Open AccessCrystallization and preliminary X‐ray crystallographic analysis of ligand‐free and arginine‐bound forms of Thermotoga maritima arginine‐binding protein
Author(s) -
Ruggiero Alessia,
Dattelbaum Jonathan D.,
Pennacchio Anna,
Iozzino Luisa,
Staiano Maria,
Luchansky Matthew S.,
Der Bryan S.,
Berisio Rita,
D'Auria Sabato,
Vitagliano Luigi
Publication year - 2011
Publication title -
acta crystallographica section f
Language(s) - English
Resource type - Journals
ISSN - 1744-3091
DOI - 10.1107/s1744309111037341
Subject(s) - thermotoga maritima , arginine , crystallization , crystallography , chemistry , ligand (biochemistry) , biochemistry , stereochemistry , amino acid , escherichia coli , organic chemistry , receptor , gene
The arginine‐binding protein from Thermotoga maritima (TmArgBP) is an arginine‐binding component of the ATP‐binding cassette (ABC) transport system in this hyperthermophilic bacterium.
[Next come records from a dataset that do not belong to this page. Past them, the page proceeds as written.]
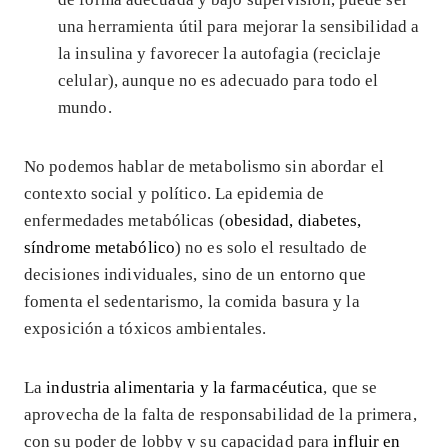
una herramienta útil para mejorar la sensibilidad a
la insulina y favorecer la autofagia (reciclaje
celular), aunque no es adecuado para todo el
mundo.
No podemos hablar de metabolismo sin abordar el
contexto social y político. La epidemia de
enfermedades metabólicas (
obesidad, diabetes,
síndrome metabólico
) no es solo el resultado de
decisiones individuales, sino de un entorno que
fomenta el sedentarismo, la comida basura y la
exposición a tóxicos ambientales.
La
industria alimentaria y la farmacéutica
, que se
aprovecha de la falta de responsabilidad de la primera,
con su poder de lobby y su capacidad para
influir en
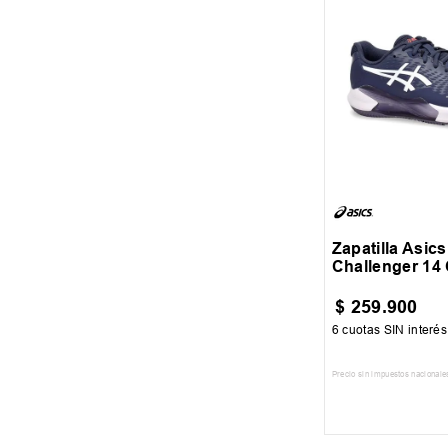
Textil/Sintetico
CRUDO
GRIS
MARINO
Mostrar 6 más
41
42.5
Zapatilla Asics
Challenger 14 
$
259
.
900
6
cuotas SIN interé
Precio sin impuestos nacionale
AGREGAR AL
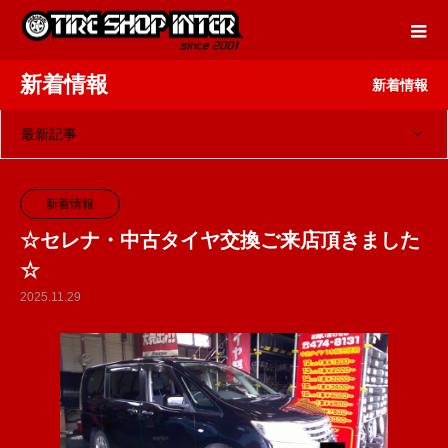
新着情報
新着情報
最新記事
新着情報
☆セレナ・中古タイヤ交換ご来店頂きました
☆
2025.11.29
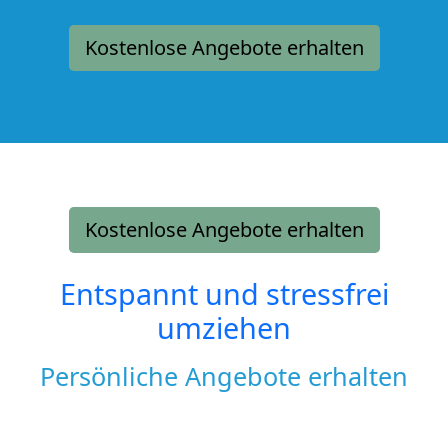
Kostenlose Angebote erhalten
Kostenlose Angebote erhalten
Entspannt und stressfrei
umziehen
Persönliche Angebote erhalten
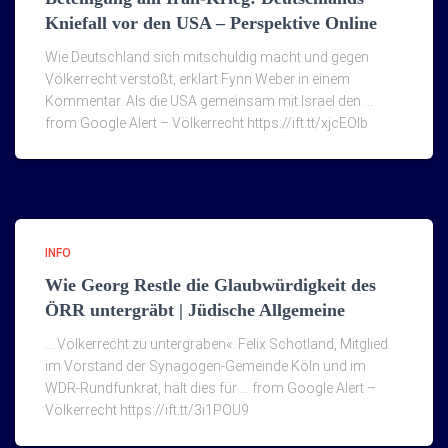
Kniefall vor den USA – Perspektive Online
Wie Deutschland sich mitschuldig macht und gegen
Völkerrecht verstößt, erklärt Fynn Weber in einem
Kommentar. Als die USA gemeinsam mit Israel den …
from Google Alert – Völkerrecht https://ift.tt/xjcEOIb
INFO
Wie Georg Restle die Glaubwürdigkeit des
ÖRR untergräbt | Jüdische Allgemeine
… Völkerrecht zu untergraben«. Felix Schotland, Mitglied
im Vorstand der Synagogen-Gemeinde Köln und im
WDR-Rundfunkrat, hält dies für … from Google Alert –
Völkerrecht https://ift.tt/3i1POU9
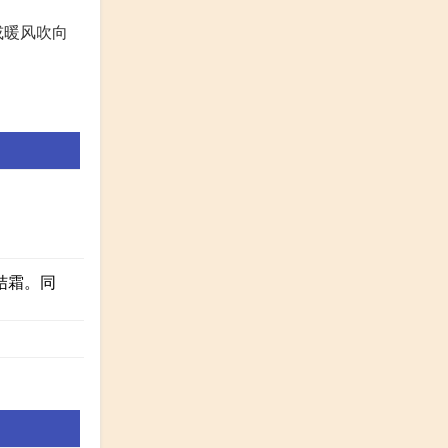
或暖风吹向
结霜。同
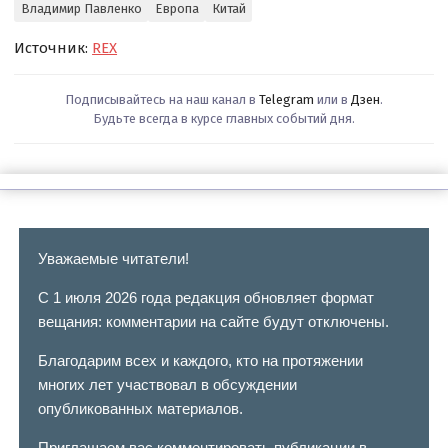
Владимир Павленко
Европа
Китай
Источник:
REX
Подписывайтесь на наш канал в
Telegram
или в
Дзен
.
Будьте всегда в курсе главных событий дня.
Уважаемые читатели!
С 1 июля 2026 года редакция обновляет формат
вещания: комментарии на сайте будут отключены.
Благодарим всех и каждого, кто на протяжении
многих лет участвовал в обсуждении
опубликованных материалов.
Приглашаем вас комментировать публикации в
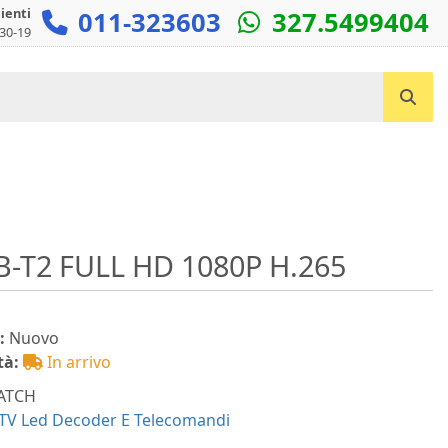
lienti
011-323603
327.5499404
:30-19
Cerca un prodotto...
-T2 FULL HD 1080P H.265
:
Nuovo
tà:
In arrivo
ATCH
TV Led Decoder E Telecomandi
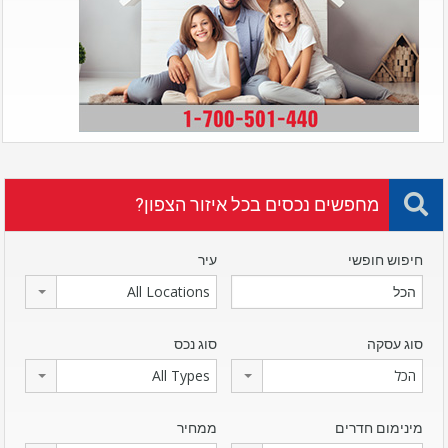
מחפשים נכסים בכל איזור הצפון?
חיפוש חופשי
עיר
All Locations
סוג עסקה
סוג נכס
הכל
All Types
מינימום חדרים
ממחיר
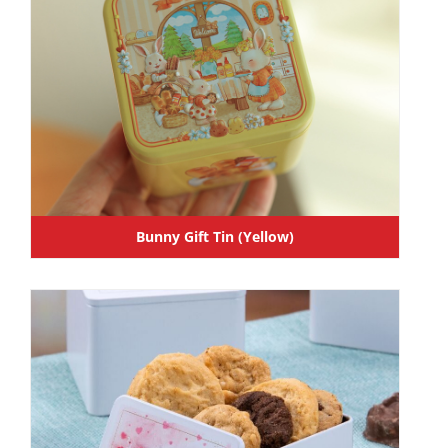
Bunny Gift Tin (Yellow)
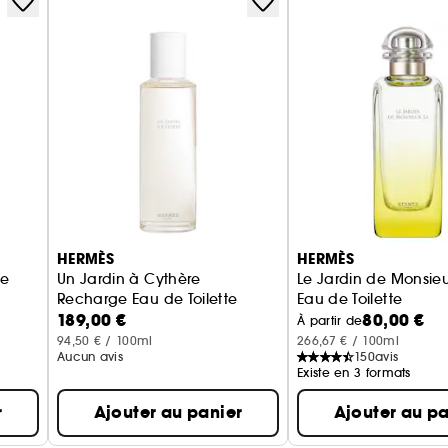
HERMÈS
HERMÈS
ée
Un Jardin à Cythère
Le Jardin de Monsieur
Recharge Eau de Toilette
Eau de Toilette
189,00 €
80,00 €
À partir de
94,50 € / 100ml
266,67 € / 100ml
Aucun avis
150
avis
Existe en 3 formats
r
Ajouter au panier
Ajouter au pa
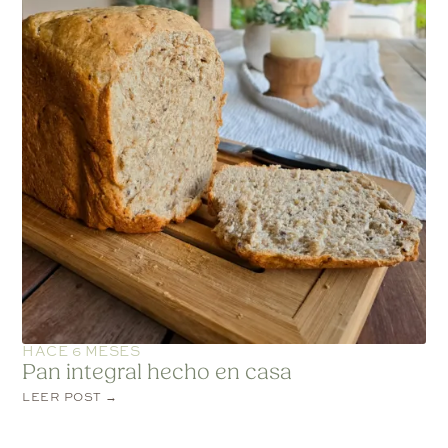
HACE 6 MESES
Pan integral hecho en casa
LEER POST →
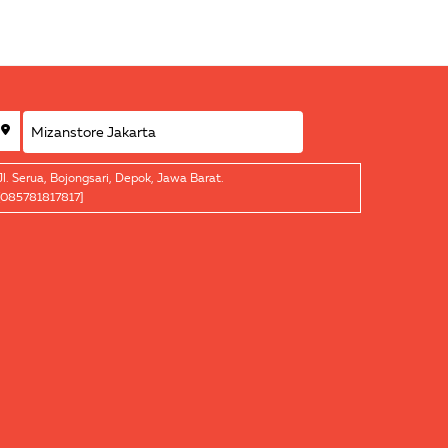
Jl. Serua, Bojongsari, Depok, Jawa Barat.
[085781817817]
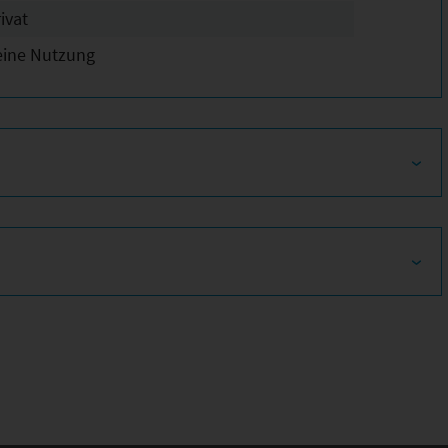
ivat
eine Nutzung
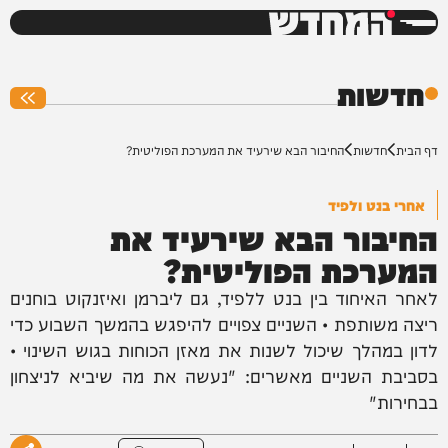
המחדש
0%
חדשות
דף הבית
חדשות
החיבור הבא שירעיד את המערכת הפוליטית?
אחרי בנט ולפיד
החיבור הבא שירעיד את
המערכת הפוליטית?
לאחר האיחוד בין בנט ללפיד, גם ליברמן ואיזנקוט בוחנים
ריצה משותפת • השניים צפויים להיפגש בהמשך השבוע כדי
לדון במהלך שיכול לשנות את מאזן הכוחות בגוש השינוי •
בסביבת השניים מאשרים: "נעשה את מה שיביא לניצחון
בבחירות"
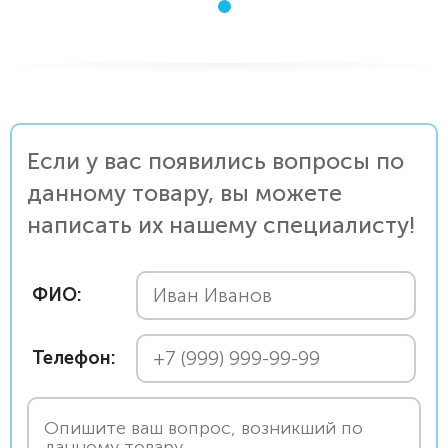
Если у вас появились вопросы по
данному товару, вы можете
написать их нашему специалисту!
ФИО:
Телефон:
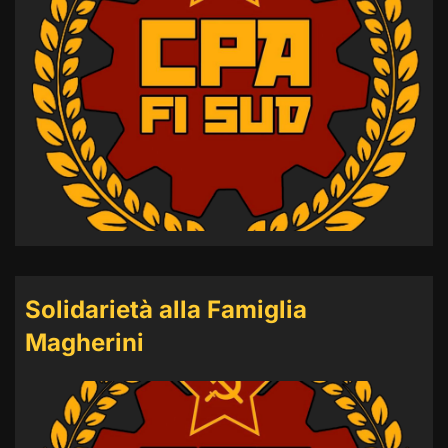
Solidarietà alla Famiglia
Magherini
This protein is endowed with an extraordinary stability towards thermal and chemical denaturation. Its structural characterization may provide useful insights for the clarification of structure–stability relationships and for the design of new biosensors. Crystallization trials were set up for both arginine‐bound and ligand‐free forms of TmArgBP and crystals suitable for crystallographic investigations were obtained for both forms. Ordered crystals of the arginine adduct of TmArgBP could only be obtained by using the detergent LDAO as an additive to the crystallization medium. These crystals were hexagonal, with unit‐cell parameters a = 78.2, c = 434.7 Å, and diffracted to 2.7 Å resolution. The crystals of the ligand‐free form were orthorhombic, with unit‐cell parameters a = 51.8, b = 91.9, c = 117.9 Å, and diffracted to 2.25 Å resolution.